When Stone had finally returned to the car, she had been distant and closed. For years Frost had thought the woman owned only one expression, but she had come to realise that the scowl had different emotional shades and variations, depending on the situation.

It was no secret that the two of them didn’t get on, despite their shared brush with death a couple of years earlier, but she did like to think there was a modicum of respect between them. Frost knew there were times when she’d done little to earn that respect in her current position at theDudley Star.

She had nothing but admiration for the real journalists who hot-footed it to war-torn countries: reporting on life and death situations; putting themselves in harm’s way against rebel groups, corrupt or secretive governments, to get the story to the people. Those same people reported on famine and genocide and the plight of refugees, starving and dying children, and she knew they were made of much sterner stuff than she was.

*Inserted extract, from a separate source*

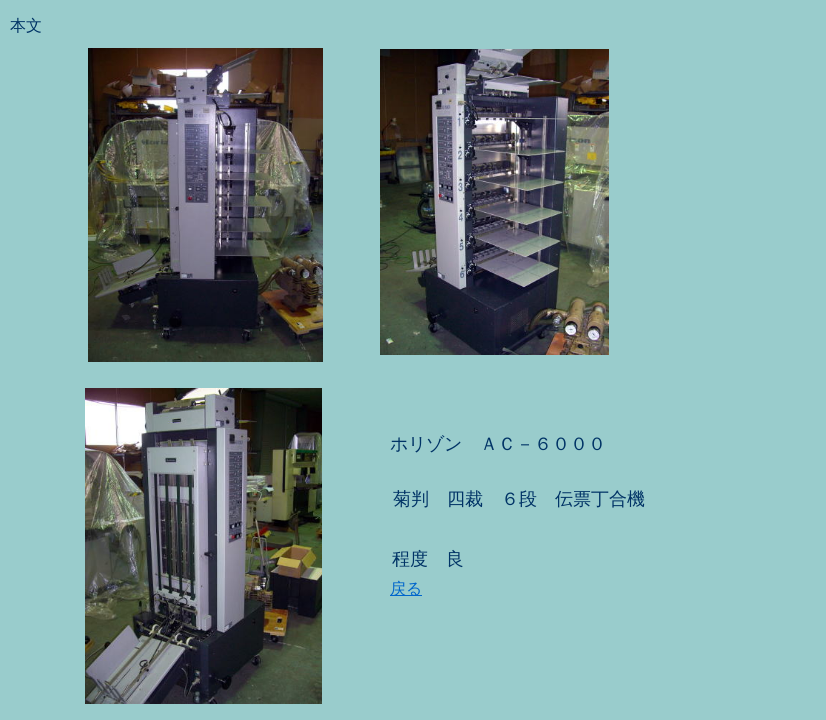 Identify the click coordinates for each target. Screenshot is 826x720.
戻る (406, 588) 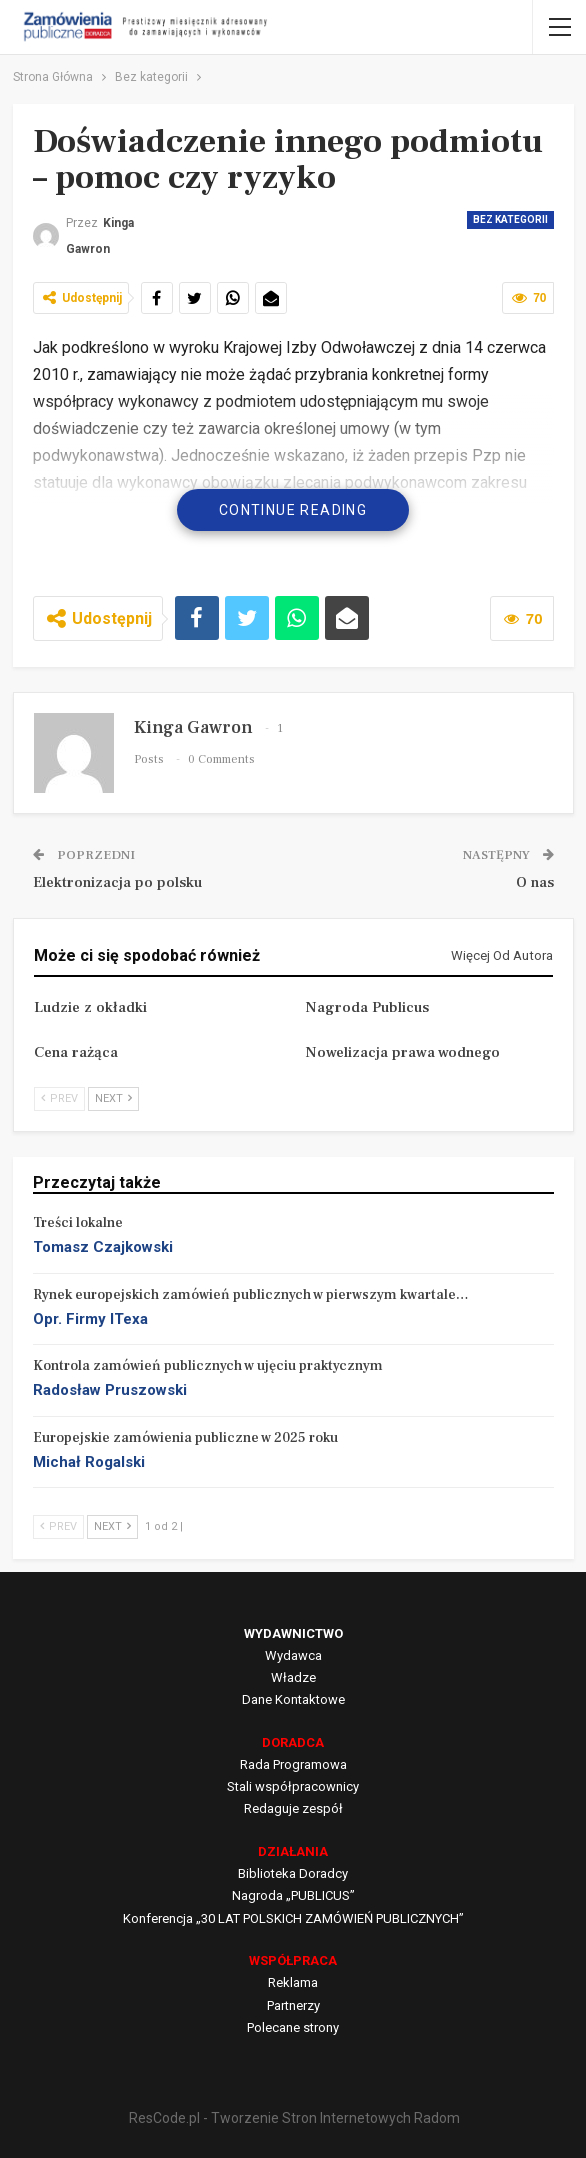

A couple of years ago, she’d been snapped up by an east London daily paper after a high-profile case she’d covered in the Midlands. And she had lasted little more than two months.

At first, she had loved the excitement of being in and around the big city, but it hadn’t taken long for her to see the dark side: the drugs; homelessness; poverty behind the bright lights.

The crunch had come when her boss had insisted she do a story about a mother’s neglect, which had led to a fifteen-year-old girl overdosing on heroin in Hackney. She’d used every trick in the book to get herself an interview with the woman. Instead of a neglectful mother, she’d found a woman who had taken her eye off the ball for a moment while holding down two jobs, due to a seventy per cent rent increase from her slum landlord. She had wanted to run with that story instead, but her editor had refused and insisted on the neglect angle for the piece.

At that point, they’d agreed that though she was ruthless, she wasn’t ruthless enough.

Luckily for her, the editor at theDudley Starhad not filled her position and had welcomed her back. She now knew that not only was the grass not always greener on the other side, sometimes it wasn’t real grass at all.

She took another deep breath as she started the car.

It had been a very eventful morning and she’d seen something that would stay in her memory for ever, and yet that wasn’t the uppermost thought in her head as she reversed out of the space and drove away.